I then ran Prime95 on both Linux and Windows using 90% of the RAM in my system, and it found no errors. Running much more would cause the test to crash, for obvious reasons.

I then hunted around for any chipset driver updates from Gigabyte and AMD. I found that AMD’s chipset drivers were more up-to-date than Gigabyte’s. After installing that and a few other Aorus utilities, I found no difference in stability on Windows. The same issues were present (sporadically, as ever).

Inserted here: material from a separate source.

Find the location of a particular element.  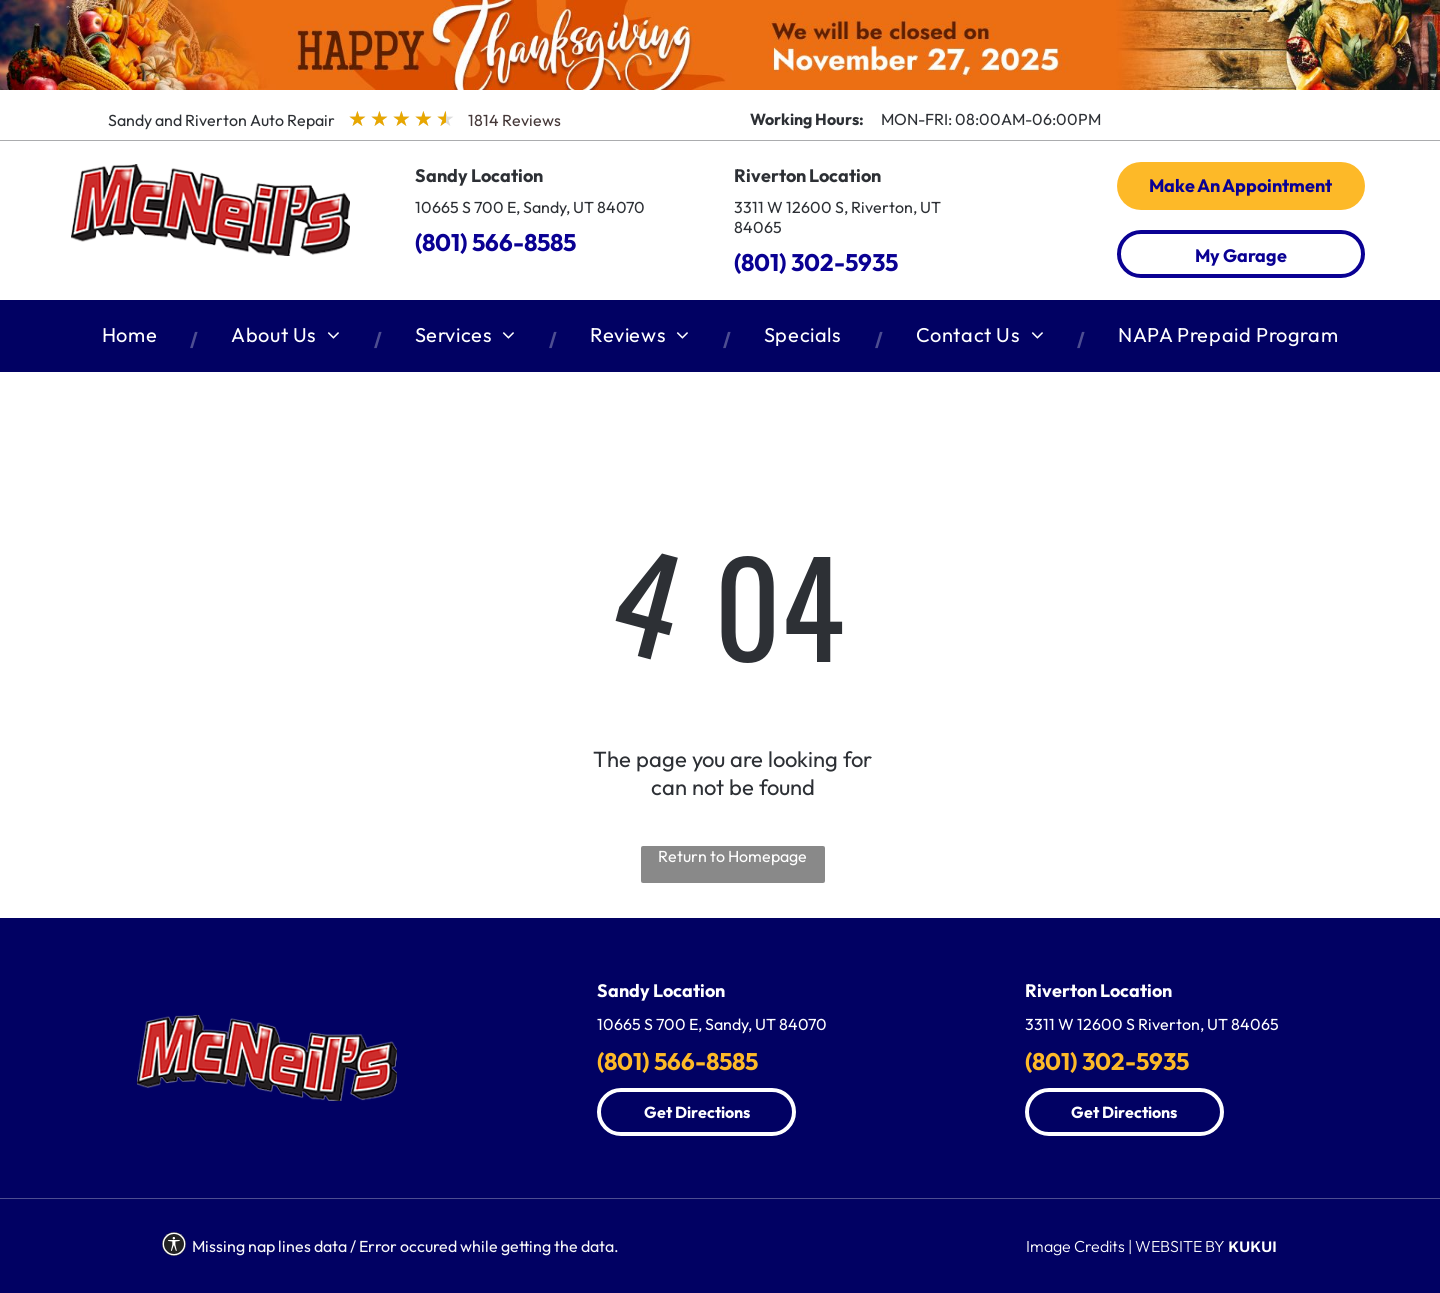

At this point I suppose I’m likely looking at bad RAM or poor support for this amount of RAM from the motherboard. My next step will be to run memtest86 pro on the RAM, one DIMM at a time. That’s gonna take some time, unfortunately.

Thankfully, all these issues appear to be isolated to Windows, which is exclusively being used for gaming, so nothing critical.

Happy to hear any more suggestions!

Ultimately I was unsatisfied with my situation and opted to return the Corsair RAM (which was not QVL certified for the Gigabyte AORUS TRX40 Wifi Pro) – hey, you live and you learn. In its place, I purchased 256GB of G.SKILL Trident Neo Z ( F4-3200C16Q2-256GTZN) running at 3200MHz. This is actually QVL certified RAM, at 8 DIMMs.

It’s still not perfect, at least as far as Windows 10 is concerned. There are still moments when I boot up and certain things do not work properly (display driver, individual apps don’t have network connectivity, etc). However, it’s far better than it was with the non-QVL certified Corsair RAM. Enough that I can totally notice it. I don’t have to reboot 4-5 times in order to have a working system. It’s now 0-1 times. Yay, for small victories.

In summary, pay close attention to the QVL certification document for your TRX40 motherboard, and do yourself a favor: don’t stray from what’s recommended there.

@argentum Something I noticed on my machine, setting the automatic DCOP settings on the Z2E Alpha sets the bclk freq to 100.

Might be worth a check on your board to see what its running. I’m pretty sure the pcie frequency is tied to the bclk, so this could be causing your instabilities on everything pcie if it is running at anything other than 100.

Just a thought.

Thanks – I’ll check on this!

Checked it several times and it’s been 100 each time, so this wasn’t it. Thanks for the suggestion.